The entire listing, reproduced exactly and stripped of images, is the expected output.
** Opening Given data block **
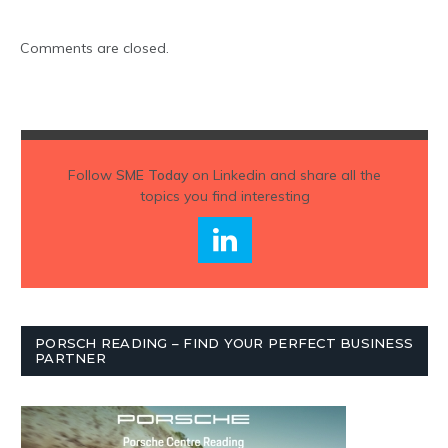
Comments are closed.
Follow
SME Today
on Linkedin and share all the
topics you find interesting
PORSCH READING – FIND YOUR PERFECT BUSINESS
PARTNER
** Closing Given data block **
### Task answer
Comments are closed.
Follow
SME Today
on Linkedin and share all the
topics you find interesting
PORSCH READING – FIND YOUR PERFECT BUSINESS
PARTNER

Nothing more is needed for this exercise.